Taking Control of Your Feed

Understanding how AI shapes your information world is the first step. But understanding without action leaves you exactly where you started — passively receiving whatever the algorithm decided you should see today. This lesson is about action: concrete, practical things you can do to become an intentional navigator of your information environment rather than a passenger.

You Are Always Training the Algorithm

Here is a key insight that changes everything: every time you engage with content online, you are training the AI that serves you content. When you click, watch, like, share, or even linger on something, you are sending a signal that tells the algorithm to show you more things like that. When you scroll past quickly or explicitly say you are not interested, you are sending the opposite signal. This means your feed is not something that happens to you — it is something you continuously build through your behavior. The algorithm is always watching what you do, not just what you say you want. This is both good news and bad news. The good news is you have real power to reshape your feed. The bad news is that habits you built without thinking have already shaped it in ways you may not have intended.

Behavioral Training

You are always training the algorithm, whether you intend to or not. Every engagement signal you produce teaches the AI what to show you next. Conscious, intentional engagement habits are one of the most effective ways to take control of your information environment.

Practical Strategies for Feed Control

Most platforms give you more control than their default settings reveal. Here are concrete tools and habits worth knowing. Explicit feedback: Most platforms have an option to tell the algorithm you are not interested in a specific post, topic, or account. Using this feature sends a direct signal and is more powerful than simply ignoring content. Following for intent: Who you follow directly determines a large part of your feed. Auditing who you follow — unfollowing accounts that consistently serve content that upsets you without informing you, and adding accounts that regularly provide high-quality perspectives — is one of the highest-impact actions you can take. Search-first browsing: Instead of opening an app and passively receiving what it offers, search for specific topics or creators you actually want. This bypasses the recommendation engine and lets you lead with intention. Chronological mode: Some platforms offer a chronological feed option that shows posts in time order rather than ranked by predicted engagement. Switching to this mode removes the algorithmic ranking layer entirely. Time budgeting: Setting a daily time limit for algorithmic feeds is not about self-deprivation — it is about preventing the algorithm from making all your content decisions by default. Dedicated browsing time with intention is different from endless ambient scrolling.

The 30-Second Audit

Before you open a feed out of habit, ask yourself: what am I here for? If you have a specific purpose — checking a friend's post, researching a topic — go do that and leave. If you have no purpose, that is useful information. The algorithm thrives on purposeless browsing.
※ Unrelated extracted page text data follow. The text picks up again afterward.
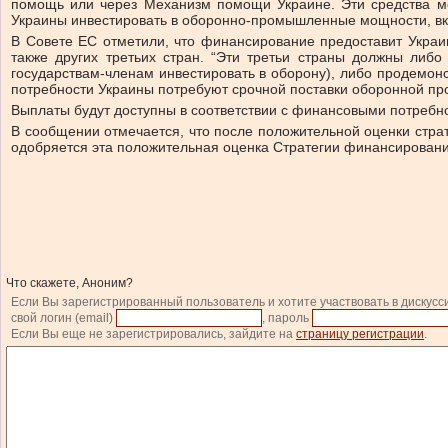
помощь или через Механизм помощи Украине. Эти средства м
Украины инвестировать в оборонно-промышленные мощности, вкл
В Совете ЕС отметили, что финансирование предоставит Укра
также других третьих стран. “Эти третьи страны должны ли
государствам-членам инвестировать в оборону), либо продемон
потребности Украины потребуют срочной поставки оборонной прод
Выплаты будут доступны в соответствии с финансовыми потребн
В сообщении отмечается, что после положительной оценки стр
одобряется эта положительная оценка Стратегии финансирован
Что скажете, Аноним?
Если Вы зарегистрированный пользователь и хотите участвовать в дискусс
свой логин (email)
, пароль
Если Вы еще не зарегистрировались, зайдите на
страницу регистрации
.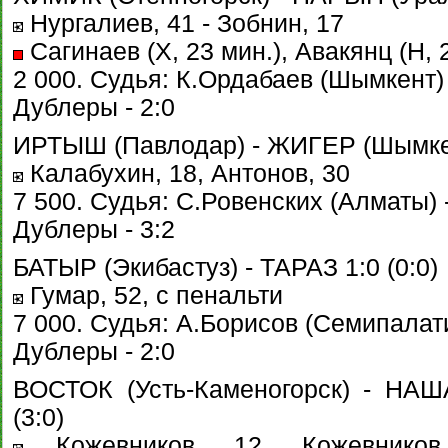
Нургалиев, 41 - Зобнин, 17
Сагинаев (Х, 23 мин.), Авакянц (Н, 
2 000. Судья: К.Ордабаев (Шымкент) 
Дублеры - 2:0
ИРТЫШ (Павлодар) - ЖИГЕР (Шымкент
Калабухин, 18, Антонов, 30
7 500. Судья: С.Ровенских (Алматы) -
Дублеры - 3:2
БАТЫР (Экибастуз) - ТАРАЗ 1:0 (0:0)
Гумар, 52, с пенальти
7 000. Судья: А.Борисов (Семипалати
Дублеры - 2:0
ВОСТОК (Усть-Каменогорск) - НА
(3:0)
Кожевников, 12, Кожевников,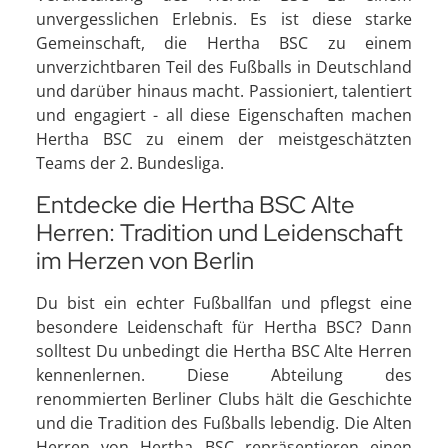
unvergesslichen Erlebnis. Es ist diese starke
Gemeinschaft, die Hertha BSC zu einem
unverzichtbaren Teil des Fußballs in Deutschland
und darüber hinaus macht. Passioniert, talentiert
und engagiert - all diese Eigenschaften machen
Hertha BSC zu einem der meistgeschätzten
Teams der 2. Bundesliga.
Entdecke die Hertha BSC Alte
Herren: Tradition und Leidenschaft
im Herzen von Berlin
Du bist ein echter Fußballfan und pflegst eine
besondere Leidenschaft für Hertha BSC? Dann
solltest Du unbedingt die Hertha BSC Alte Herren
kennenlernen. Diese Abteilung des
renommierten Berliner Clubs hält die Geschichte
und die Tradition des Fußballs lebendig. Die Alten
Herren von Hertha BSC repräsentieren einen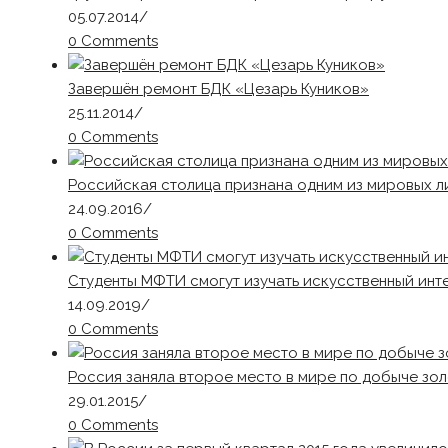
05.07.2014
/
0 Comments
Завершён ремонт БДК «Цезарь Куников»
25.11.2014
/
0 Comments
Российская столица признана одним из мировых 
24.09.2016
/
0 Comments
Студенты МФТИ смогут изучать искусственный инт
14.09.2019
/
0 Comments
Россия заняла второе место в мире по добыче зо
29.01.2015
/
0 Comments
Broadening Your Information Sources

Beyond controlling any single feed, you can deliberately diversify where your information comes from. Direct sourcing means going directly to primary sources — the original news organization, the scientist's published paper, the official government data — rather than consuming news filtered through social sharing. Primary sources are more work but more reliable. Controlled serendipity is the practice of deliberately exposing yourself to a source you would not normally choose. Read a publication that is editorially different from your usual sources. Follow someone whose perspective differs from yours not to argue, but to genuinely understand how they think. Newsletters and RSS feeds deliver content you specifically selected, rather than content the platform selected for you. They are opt-in pull systems rather than push systems, which puts you more in control of what enters your information diet.

Match each feed-control strategy to how it works.

Terms

Explicit not-interested feedback
Following audit
Chronological mode
Direct sourcing
Controlled serendipity

Definitions

Reviewing and updating who you follow to align your feed with your actual information goals
Directly signals to the algorithm which content categories to reduce in your feed
Going to primary sources rather than consuming news filtered through social sharing
Bypasses engagement-based ranking so posts appear in time order instead
Deliberately choosing to read a source or perspective outside your usual information diet

Drag terms onto their definitions, or click a term then click a definition to match.

Why is simply ignoring content you dislike less effective than using a platform's explicit not-interested feature?

What makes a newsletter or RSS feed different from a social media feed in terms of algorithmic control?

Redesign Your Feed

  1. Step 1: Pick one app where you regularly consume content.
  2. Step 2: Without changing anything yet, spend five minutes noting what kinds of content dominate your current feed.
  3. Step 3: Imagine your ideal feed for this app: what topics, what voices, what tone would you want to see every day?
  4. Step 4: Using the strategies from this lesson, make three specific changes right now: unfollow one account that does not serve your goals, follow one new account that does, and use the not-interested signal on one type of content you want less of.
  5. Step 5: Revisit the same app in 48 hours and note whether the feed has shifted. Write two sentences about what you observe.